ただただ必死でゆりかごを破壊して私達の世界を守ったというだけだったから。

だがそれでも大勢の命を救ったのは確かなことで。

それでうんうんと悩んでいるシホの肩にアルトリアとネロが手を置いて、

 

「シホ。もっと自信を持っても良いのですよ。あの時、抑止力の声を振り切ってまでここまでの成果を果たしたのですからそれはシホの勲章です」

「そうだぞ、奏者よ。もう奏者は立派に英雄だ。歴史に名を刻むことだからもうすでに英霊の座に招かれてもおかしくはないと思うぞ」

 

そう二人に言われてシホは少しまだ悩む素振りをしながらも「うん…」と頷くのだった。

 

「……やっぱりあの時抑止力の声を聞いてたんやね、シホちゃん」

「ええ」

「後で聞いた話なんやけど、サーヴァントの皆がほとんどが抑止力のバックアップを受けたって話なんや。ネロさんもなんやろ……?」

「ああ、そうだな。余にも力が回ってきたのは確かだ」

「そんなことが……」

 

そこまで事が大きくなっていたとは知らなかったシホは少し驚いていた。

 

「ま、ゆりかごが壊れたあとは通常に戻ったらしいんやけどな。そのせいでアルクェイドと志貴は戦っていた獣を逃したって話やしな」

「はやて、獣って……?」

「うん。なんでも体中から様々な武装を生やしてまるでバーサーカーのように襲いかかってきたんやって」

「バーサーカー、か……。だとするとこれで七体か」

「多分な……多分この獣も隻眼の魔術師、いやヴォルフ・イェーガーの手が入っているんやろな」

 

 

キャスターの結界と機動六課共々を切り裂いた一閃……おそらくセイバー。

ヴィータを撃墜した矢……おそらくアーチャー。

ランサーと互角の勝負をしたという槍使いの女……おそらくランサー。

アルトリアとネロと二人がかりでなんとか戦えていた方天戟を使う女……おそらくライダー。

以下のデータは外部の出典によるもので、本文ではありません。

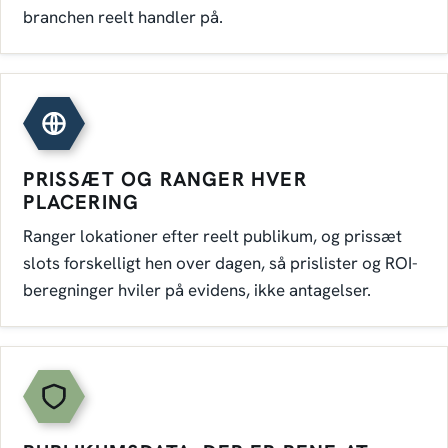
branchen reelt handler på.
PRISSÆT OG RANGER HVER
PLACERING
Ranger lokationer efter reelt publikum, og prissæt
slots forskelligt hen over dagen, så prislister og ROI-
beregninger hviler på evidens, ikke antagelser.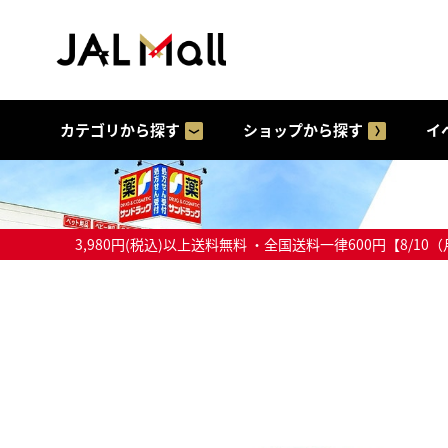
カテゴリから探す
ショップから探す
イ
3,980円(税込)以上送料無料 ・全国送料一律600円【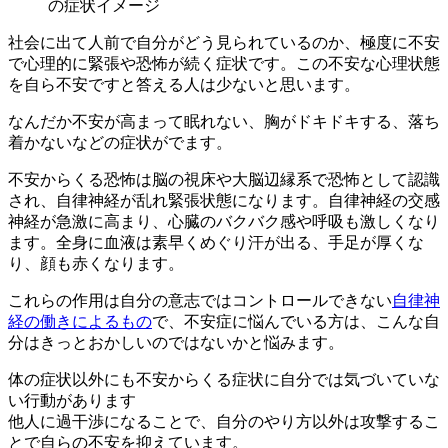
社会に出て人前で自分がどう見られているのか
、極度に不安
で心理的に緊張や恐怖が続く症状です。この不安な心理状態
を自ら不安ですと答える人は少ないと思います。
なんだか不安が高まって眠れない、胸がドキドキする、落ち
着かない
などの症状がでます。
不安からくる恐怖は脳の視床や大脳辺縁系で恐怖として認識
され、自律神経が乱れ緊張状態になります。自律神経の交感
神経が急激に高まり、心臓のバクバク感や呼吸も激しくなり
ます。全身に血液は素早くめぐり汗が出る、手足が厚くな
り、顔も赤くなります。
これらの作用は自分の意志ではコントロールできない
自律神
経の働きによるもの
で、不安症に悩んでいる方は、こんな自
分はきっとおかしいのではないかと悩みます。
体の症状以外にも不安からくる症状に自分では気づいていな
い行動があります
他人に過干渉になることで、自分のやり方以外は攻撃するこ
とで自らの不安を抑えています。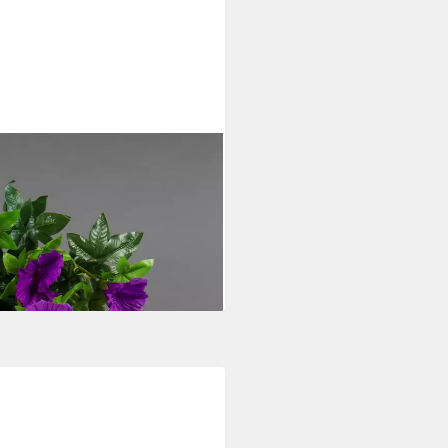
e 65cm ZF Kunstpflanzen
umen Petunie, Höhe 65 cm, Lila
i dir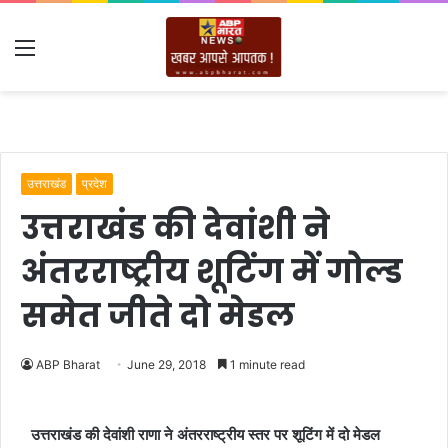
Menu
उत्तराखंड
प्रदेश
उत्तराखंड की देवांशी ने
अंतरराष्ट्रीय शूटिंग में गोल्ड
समेत जीते दो मेडल
ABP Bharat
June 29, 2018
1 minute read
उत्तराखंड की देवांशी राणा ने अंतरराष्ट्रीय स्तर पर शूटिंग में दो मेडल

オリヴィエとなのはの契約を破戒した……おそらくキャスター。

複数人いるだろう骸骨の仮面をつけた異形……おそらくアサシン。

そして今回の獣……おそらくバーサーカー。

 

 

「スカリエッティの件が解決したからまだ少し余裕はあるけど、いつまでも放っておけないわね。

ヴォルフ・イェーガーがどうやってこれらの戦力を調達したのかも考えなければいけないしね」

「そうやね。ま、当分はおとなしくしていると思うから多分大丈夫やと思うけどな」

「そうかしらね……?」

「そう思っておいたほうが気楽になれるよ? いつまでも気を張っていたらいつか参ってまうで」

「確かに……」

「だから今はシホちゃんもゆっくりと今日一日は体を休めて明日から頑張ってもらうで?」

「ええ。任せておいて、はやて」

 

それから真面目な話はもう無しということになり、それなら!とはやてはある話を出す。

 

「そうや。シホちゃん、昨日に来たランとレンに聞いていると思うけどユーノ君の話は……」

「ええ。聞かせてもらったわ。なのはにプロポーズしたんでしょう?」

「そうや! いい加減やっとかって感じだったけどな」

「なのはが誘拐されてからより一層なのはの大事さが身に沁みたのね」

 

そうなのである。

なのはを魔法の世界に招いた責任もあるだろうけど、それでもユーノはなのはの事をいつも心配していた。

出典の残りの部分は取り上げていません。